Why algebra generated by any set $A$ is of the form $\cup_{i=1}^{m}\cap_{j=1}^{n_i} A_{ij}$?

Question

Perhaps this is a duplicate question, I was trying to find a proof that an algebra generated by a countable collection is itself countable. As in

Algebra generated by countable family of sets is countable?

and

algebra generated by a countable set is countable

But none of these questions gave complete proof, I just couldn't understand the hint and in the second question, the OP mentioned

"algebra generated by any set $A$ is of the form $\cup_{i=1}^{m}\cap_{j=1}^{n_i} A_{ij}$ where $A_{ij}$ or $A_{ij}^c$ is in $A$."

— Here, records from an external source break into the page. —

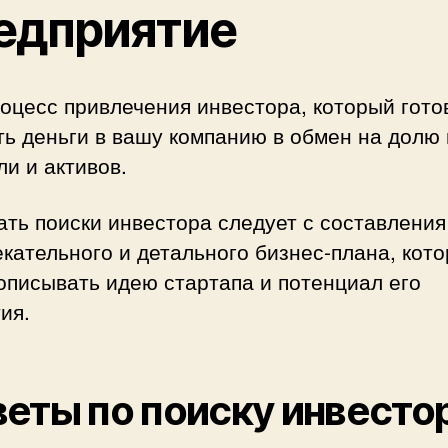
едприятие
оцесс привлечения инвестора, который гото
ь деньги в вашу компанию в обмен на долю 
и и активов.
ть поиски инвестора следует с составления
кательного и детального бизнес-плана, кот
описывать идею стартапа и потенциал его
ия.
еты по поиску инвесто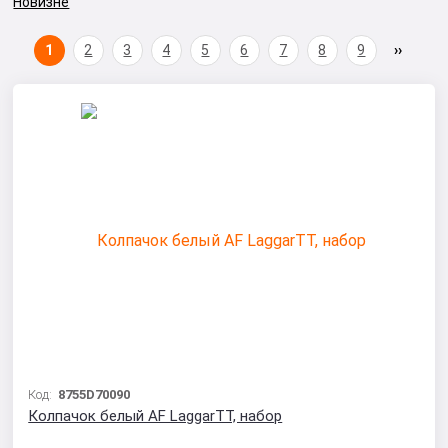
Новизне
1
2
3
4
5
6
7
8
9
Код:
8755D70090
Колпачок белый AF LaggarTT, набор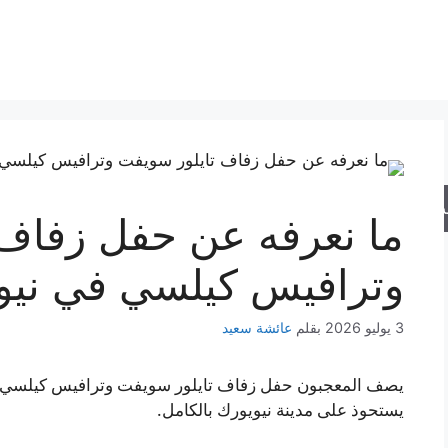
حث
ما نعرفه عن حفل زفاف 
وترافيس كيلسي في نيو
3 يوليو 2026
بقلم
عائشة سعيد
يصف المعجبون حفل زفاف تايلور سويفت وترافيس كيلسي بـ
يستحوذ على مدينة نيويورك بالكامل.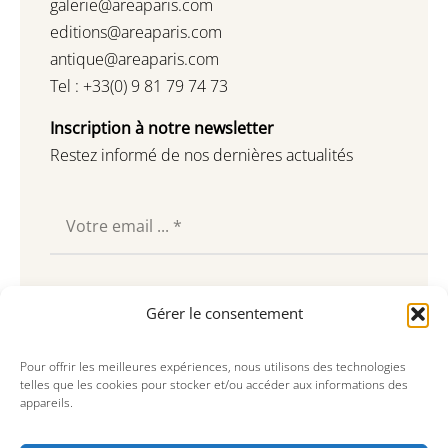
galerie@areaparis.com
editions@areaparis.com
antique@areaparis.com
Tel : +33(0) 9 81 79 74 73
Inscription à notre newsletter
Restez informé de nos dernières actualités
Souscrire
Gérer le consentement
Pour offrir les meilleures expériences, nous utilisons des technologies
telles que les cookies pour stocker et/ou accéder aux informations des
appareils.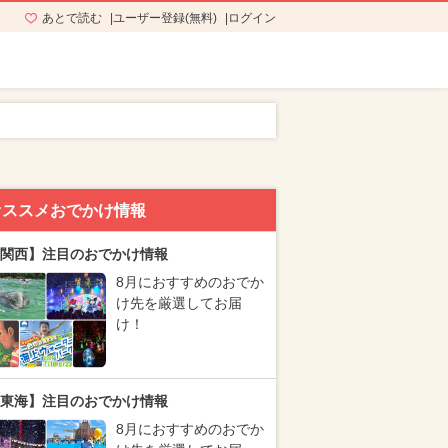
あとで読む
ユーザー登録(無料)
ログイン
オススメおでかけ情報
関西】注目のおでかけ情報
8月におすすめのおでか
け先を厳選してお届
け！
東海】注目のおでかけ情報
8月におすすめのおでか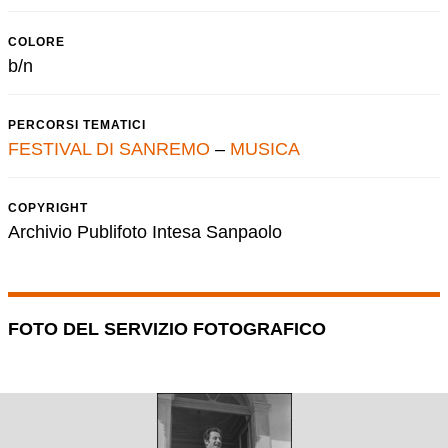
COLORE
b/n
PERCORSI TEMATICI
FESTIVAL DI SANREMO
–
MUSICA
COPYRIGHT
Archivio Publifoto Intesa Sanpaolo
FOTO DEL SERVIZIO FOTOGRAFICO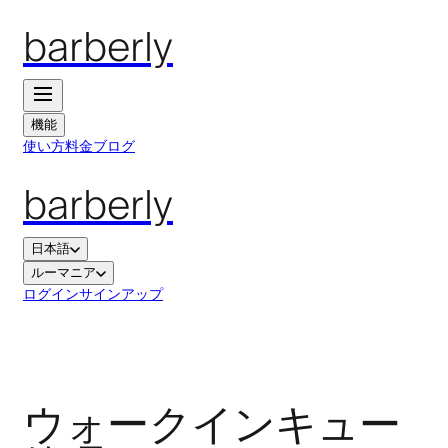
barberly
機能
使い方
料金
ブログ
barberly
日本語
ルーマニア
ログイン
サインアップ
ウォークインキュー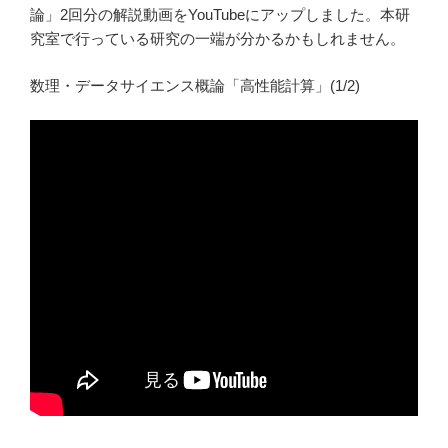
論」2回分の解説動画をYouTubeにアップしました。本研
究室で行っている研究の一端が分かるかもしれません。
数理・データサイエンス概論「高性能計算」(1/2)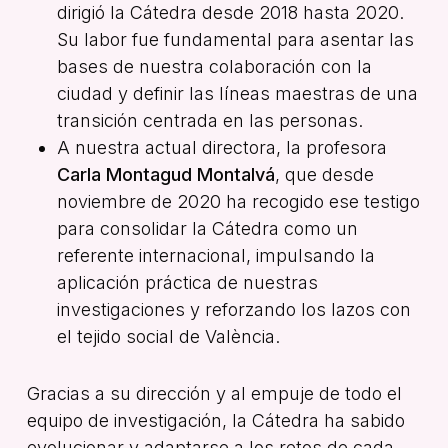
dirigió la Cátedra desde 2018 hasta 2020.
Su labor fue fundamental para asentar las
bases de nuestra colaboración con la
ciudad y definir las líneas maestras de una
transición centrada en las personas.
A nuestra actual directora, la profesora
Carla Montagud Montalvá
, que desde
noviembre de 2020 ha recogido ese testigo
para consolidar la Cátedra como un
referente internacional, impulsando la
aplicación práctica de nuestras
investigaciones y reforzando los lazos con
el tejido social de València.
Gracias a su dirección y al empuje de todo el
equipo de investigación, la Cátedra ha sabido
evolucionar y adaptarse a los retos de cada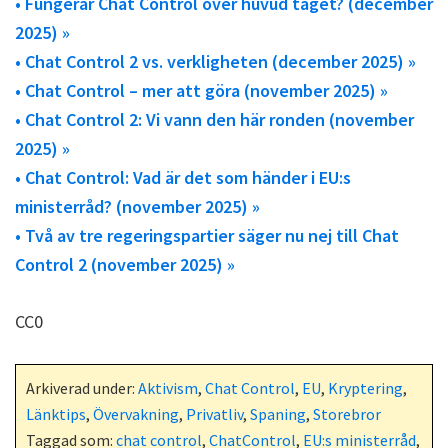
• Fungerar Chat Control över huvud taget? (december
2025) »
• Chat Control 2 vs. verkligheten (december 2025) »
• Chat Control – mer att göra (november 2025) »
• Chat Control 2: Vi vann den här ronden (november
2025) »
• Chat Control: Vad är det som händer i EU:s
ministerråd? (november 2025) »
• Två av tre regeringspartier säger nu nej till Chat
Control 2 (november 2025) »
CC0
Arkiverad under:
Aktivism
,
Chat Control
,
EU
,
Kryptering
,
Länktips
,
Övervakning
,
Privatliv
,
Spaning
,
Storebror
Taggad som:
chat control
,
ChatControl
,
EU:s ministerråd
,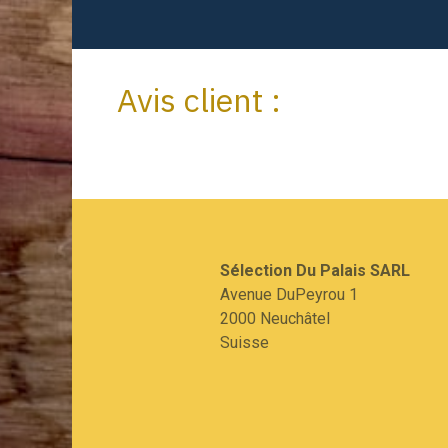
Avis client :
Sélection Du Palais SARL​
Avenue DuPeyrou 1
2000 Neuchâtel
Suisse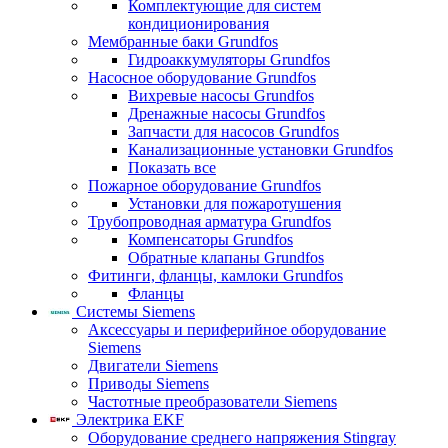
Комплектующие для систем
кондиционирования
Мембранные баки Grundfos
Гидроаккумуляторы Grundfos
Насосное оборудование Grundfos
Вихревые насосы Grundfos
Дренажные насосы Grundfos
Запчасти для насосов Grundfos
Канализационные установки Grundfos
Показать все
Пожарное оборудование Grundfos
Установки для пожаротушения
Трубопроводная арматура Grundfos
Компенсаторы Grundfos
Обратные клапаны Grundfos
Фитинги, фланцы, камлоки Grundfos
Фланцы
Системы Siemens
Аксессуары и периферийное оборудование
Siemens
Двигатели Siemens
Приводы Siemens
Частотные преобразователи Siemens
Электрика EKF
Оборудование среднего напряжения Stingray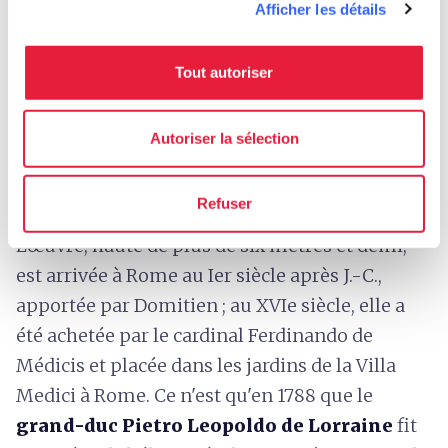
Shutterstock / Pisaphotography
Afficher les détails
On trouve à Boboli
un obélisque égyptien
Tout autoriser
original
, provenant de la ville d'Assouan et
probablement sculpté sous le règne de Ramsès
Autoriser la sélection
II, entre 1297 et 1213 avant J.-C., ce qui en fait
l'
un des plus anciens monuments existant
Refuser
aujourd'hui en Toscane
.
L'œuvre, haute de plus de six mètres et demi,
est arrivée à Rome au Ier siècle après J.-C.,
apportée par Domitien ; au XVIe siècle, elle a
été achetée par le cardinal
Ferdinando de
Médicis et placée dans les jardins de la Villa
Medici à Rome. Ce n'est qu'en 1788 que le
grand-duc Pietro Leopoldo de Lorraine
fit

Why is that? Also, can you please give a proof of countably generated algebra is also countable (even a short one) based on this fact?

Answer 1

Check that all sets of that form do form an algebra $\mathcal{A}$ and it contains $A$ and any algebra containing $A$ must contain all these sets, so $\mathcal{A}$ is minimal.

And any member of it is described by a finite sequence of finite sequence of integers, really: Find a bijection $f:\mathbb{N} \to A$ and encode $A_{ij} \in A$ as $l$ when we use $A_{ij}=f(l)$ and as $-l$ when we use $A_{ij}^\complement$.

Show by set theory that the set of all finite sequence sets is countable.